• **Task**:
Verbatim copy without pictures. Please print every entry as it stands.

• **Listed entries**:
──────

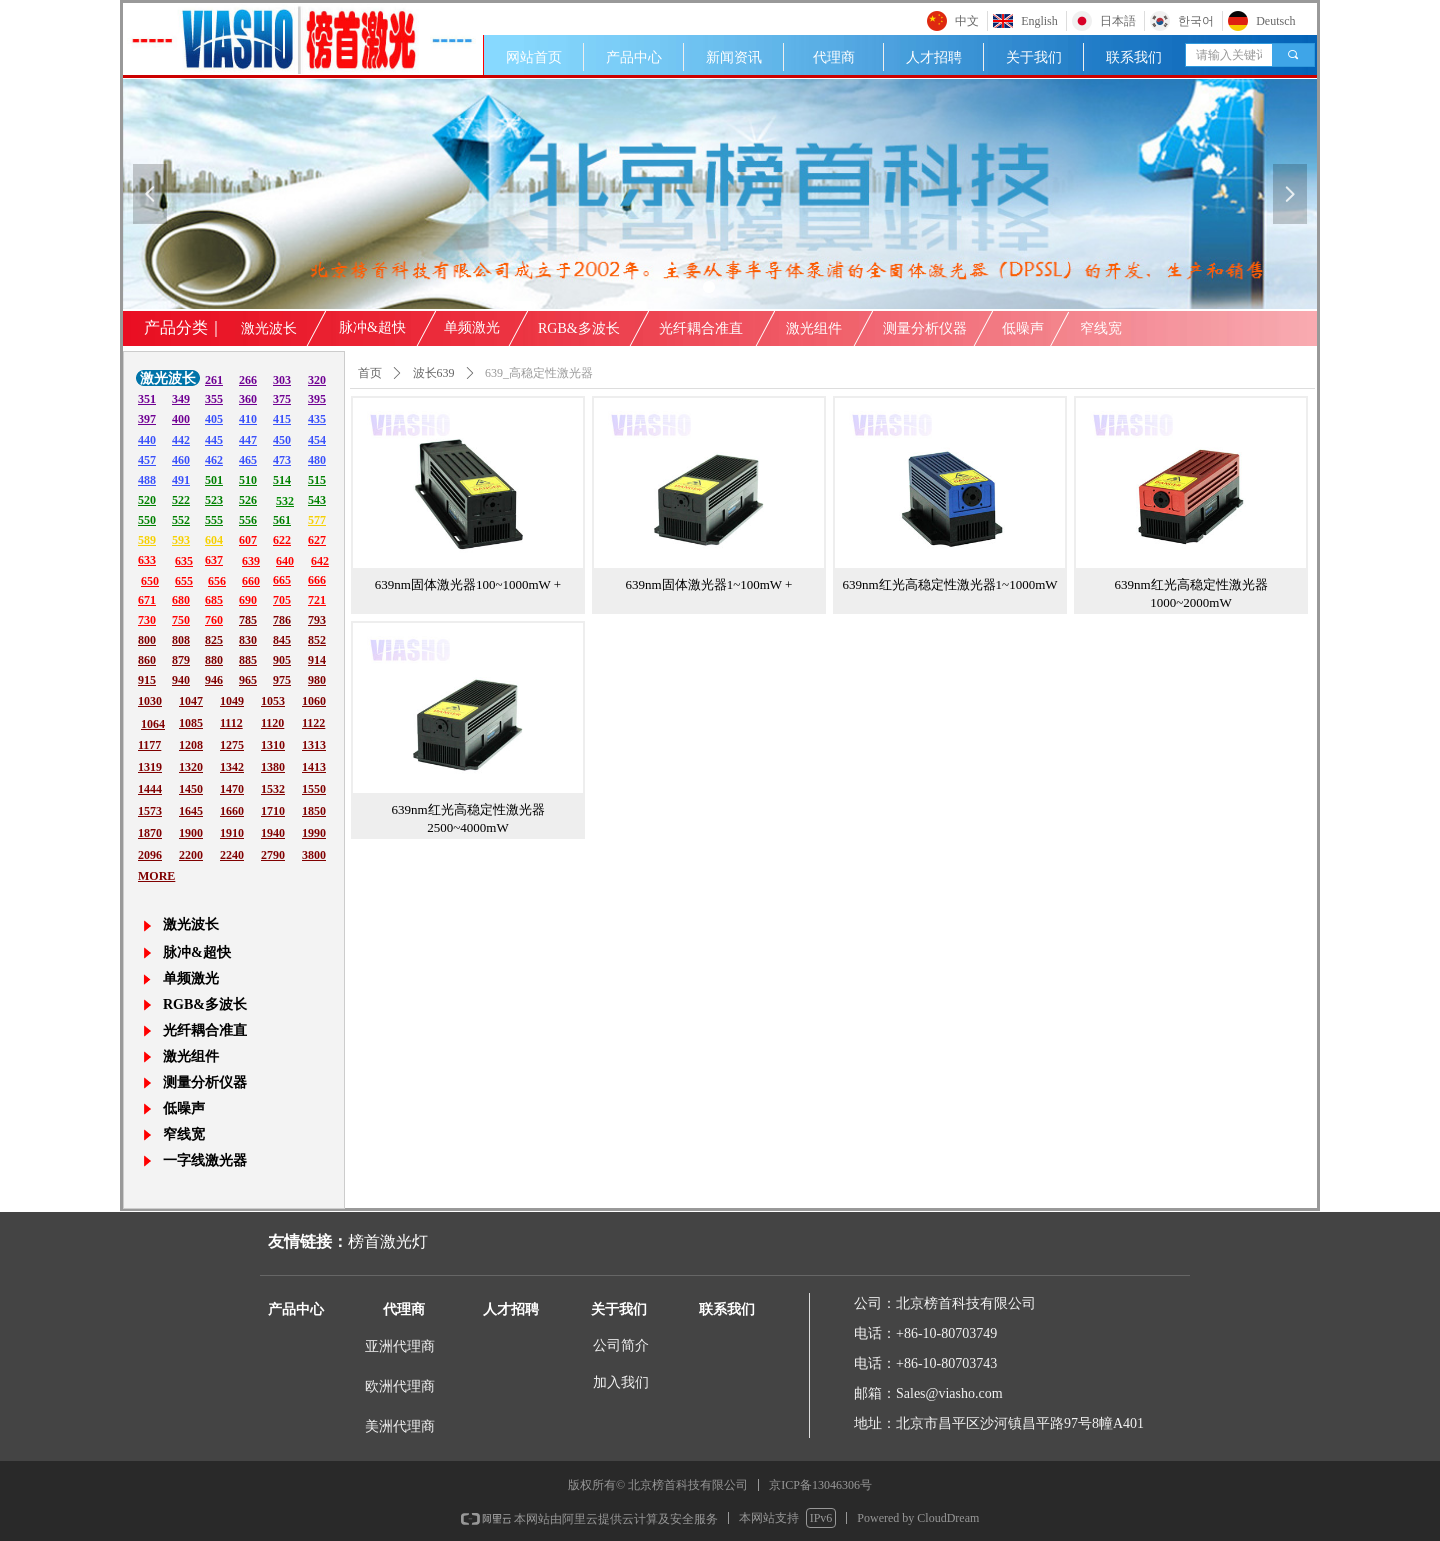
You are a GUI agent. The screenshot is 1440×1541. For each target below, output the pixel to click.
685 (214, 600)
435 (317, 419)
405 (214, 419)
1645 (191, 811)
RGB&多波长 (579, 328)
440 (147, 440)
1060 (314, 701)
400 (181, 419)
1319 (150, 767)
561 (282, 520)
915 (147, 680)
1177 (149, 745)
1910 (232, 833)
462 (214, 460)
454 (317, 440)
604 (214, 540)
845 (282, 640)
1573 (150, 811)
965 (248, 680)
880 (214, 660)
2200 (191, 855)
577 (317, 520)
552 (181, 520)
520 (147, 500)
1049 (232, 701)
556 (248, 520)
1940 (273, 833)
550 (147, 520)
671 (147, 600)
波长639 (434, 373)
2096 (150, 855)
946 (214, 680)
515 (317, 480)
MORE (156, 876)
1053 (273, 701)
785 (248, 620)
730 (147, 620)
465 (248, 460)
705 (282, 600)
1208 (191, 745)
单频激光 (472, 327)
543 (317, 500)
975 (282, 680)
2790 (273, 855)
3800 (314, 855)
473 (282, 460)
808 (181, 640)
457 (147, 460)
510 (248, 480)
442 (181, 440)
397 (147, 419)
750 (181, 620)
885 (248, 660)
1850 (314, 811)
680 (181, 600)
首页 (370, 373)
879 (181, 660)
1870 (150, 833)
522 (181, 500)
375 (282, 399)
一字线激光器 (205, 1160)
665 (282, 580)
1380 (273, 767)
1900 (191, 833)
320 (317, 380)
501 (214, 480)
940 (181, 680)
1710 (273, 811)
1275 (232, 745)
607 (248, 540)
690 (248, 600)
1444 (150, 789)
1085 (191, 723)
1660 (232, 811)
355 (214, 399)
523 (214, 500)
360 (248, 399)
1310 (273, 745)
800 (147, 640)
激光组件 (814, 328)
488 (147, 480)
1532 (273, 789)
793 (317, 620)
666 (317, 580)
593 (181, 540)
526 (248, 500)
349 (181, 399)
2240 (232, 855)
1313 (314, 745)
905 (282, 660)
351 (147, 399)
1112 (231, 723)
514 (282, 480)
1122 (313, 723)
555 (214, 520)
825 (214, 640)
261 (214, 380)
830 (248, 640)
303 (282, 380)
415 (282, 419)
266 (248, 380)
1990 (314, 833)
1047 (191, 701)
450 (282, 440)
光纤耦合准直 (701, 328)
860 (147, 660)
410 (248, 419)
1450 (191, 789)
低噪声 (1023, 328)
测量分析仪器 (925, 328)
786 (282, 620)
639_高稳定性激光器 (539, 373)
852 (317, 640)
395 (317, 399)
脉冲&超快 (372, 327)
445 (214, 440)
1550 (314, 789)
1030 (150, 701)
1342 (232, 767)
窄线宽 (1101, 328)
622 (282, 540)
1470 (232, 789)
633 (147, 560)
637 (214, 560)
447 (248, 440)
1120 (272, 723)
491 (181, 480)
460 (181, 460)
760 (214, 620)
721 (317, 600)
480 (317, 460)
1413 (314, 767)
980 (317, 680)
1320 (191, 767)
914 (317, 660)
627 (317, 540)
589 (147, 540)
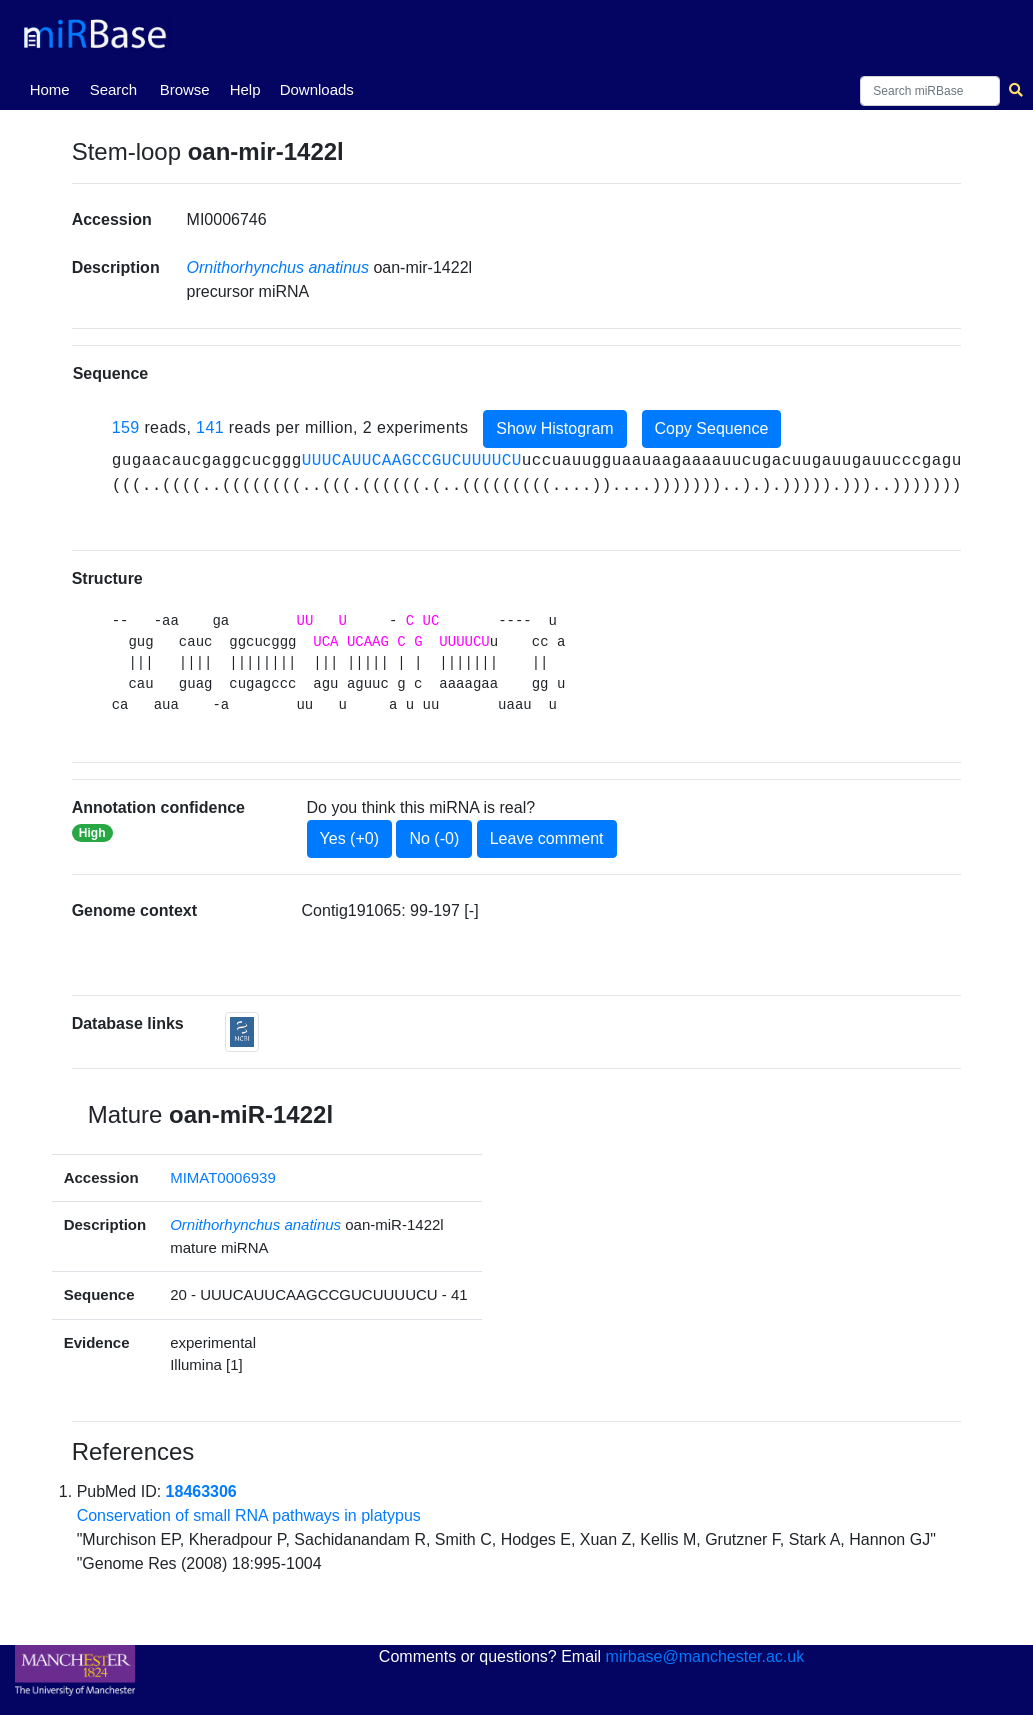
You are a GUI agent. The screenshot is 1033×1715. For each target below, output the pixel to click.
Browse (185, 89)
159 (126, 427)
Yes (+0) (349, 838)
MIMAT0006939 (223, 1177)
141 (210, 427)
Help (245, 89)
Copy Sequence (712, 428)
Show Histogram (554, 428)
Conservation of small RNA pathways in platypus (249, 1515)
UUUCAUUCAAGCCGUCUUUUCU (412, 461)
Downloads (317, 89)
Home (54, 88)
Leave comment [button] (547, 838)
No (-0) (434, 838)
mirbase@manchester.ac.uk (705, 1656)
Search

──────

• **Solution to this task**:
You are a GUI agent. The screenshot is 1440×1541. For each target below, output the pixel to click.
685 (214, 600)
435 (317, 419)
405 (214, 419)
1645 (191, 811)
RGB&多波长 (579, 328)
440 (147, 440)
1060 (314, 701)
400 (181, 419)
1319 (150, 767)
561 (282, 520)
915 (147, 680)
1177 (149, 745)
1910 (232, 833)
462 (214, 460)
454 (317, 440)
604 (214, 540)
845 (282, 640)
1573 (150, 811)
965 (248, 680)
880 (214, 660)
2200 (191, 855)
577 (317, 520)
552 (181, 520)
520 (147, 500)
1049 (232, 701)
556 (248, 520)
1940 (273, 833)
550 (147, 520)
671 (147, 600)
波长639 (434, 373)
2096 (150, 855)
946 (214, 680)
515 (317, 480)
MORE (156, 876)
1053 (273, 701)
785 (248, 620)
730 (147, 620)
465 (248, 460)
705 (282, 600)
1208 (191, 745)
单频激光 (472, 327)
543 (317, 500)
975 (282, 680)
2790 (273, 855)
3800 (314, 855)
473 (282, 460)
808 (181, 640)
457 (147, 460)
510 (248, 480)
442 (181, 440)
397 (147, 419)
750 (181, 620)
885 (248, 660)
1850 (314, 811)
680 (181, 600)
首页 (370, 373)
879 (181, 660)
1870 (150, 833)
522 (181, 500)
375 (282, 399)
一字线激光器 (205, 1160)
665 (282, 580)
1380 (273, 767)
1900 (191, 833)
320 (317, 380)
501 (214, 480)
940 (181, 680)
1710 (273, 811)
1275 (232, 745)
607 (248, 540)
690 (248, 600)
1444 (150, 789)
1085 (191, 723)
1660 (232, 811)
355 (214, 399)
523 (214, 500)
360 (248, 399)
1310 (273, 745)
800 (147, 640)
激光组件 (814, 328)
488 (147, 480)
1532 (273, 789)
793 (317, 620)
666 (317, 580)
593 (181, 540)
526 (248, 500)
349 (181, 399)
2240 (232, 855)
1313 (314, 745)
905 (282, 660)
351 (147, 399)
1112 (231, 723)
514 (282, 480)
1122 (313, 723)
555 (214, 520)
825 (214, 640)
261 (214, 380)
830 (248, 640)
303 (282, 380)
415 (282, 419)
266 (248, 380)
1990 (314, 833)
1047 (191, 701)
450 (282, 440)
光纤耦合准直 (701, 328)
860 (147, 660)
410 (248, 419)
1450 (191, 789)
低噪声 (1023, 328)
测量分析仪器 (925, 328)
786 (282, 620)
639_高稳定性激光器 (539, 373)
852 (317, 640)
395 (317, 399)
脉冲&超快 (372, 327)
445 (214, 440)
1550 (314, 789)
1030 (150, 701)
1342 (232, 767)
窄线宽 (1101, 328)
622 (282, 540)
1470 (232, 789)
633 (147, 560)
637 (214, 560)
447 (248, 440)
1120 (272, 723)
491 (181, 480)
460 (181, 460)
760 (214, 620)
721 (317, 600)
480 (317, 460)
1413 (314, 767)
980 (317, 680)
1320 (191, 767)
914 (317, 660)
627 (317, 540)
589 (147, 540)
You are a GUI agent. The screenshot is 1033×1715. For each target below, output the pixel to click.
Browse (185, 89)
159 (126, 427)
Yes (+0) (349, 838)
MIMAT0006939 (223, 1177)
141 (210, 427)
Help (245, 89)
Copy Sequence (712, 428)
Show Histogram (554, 428)
Conservation of small RNA pathways in platypus (249, 1515)
UUUCAUUCAAGCCGUCUUUUCU (412, 461)
Downloads (317, 89)
Home (54, 88)
Leave comment [button] (547, 838)
No (-0) (434, 838)
mirbase@manchester.ac.uk (705, 1656)
Search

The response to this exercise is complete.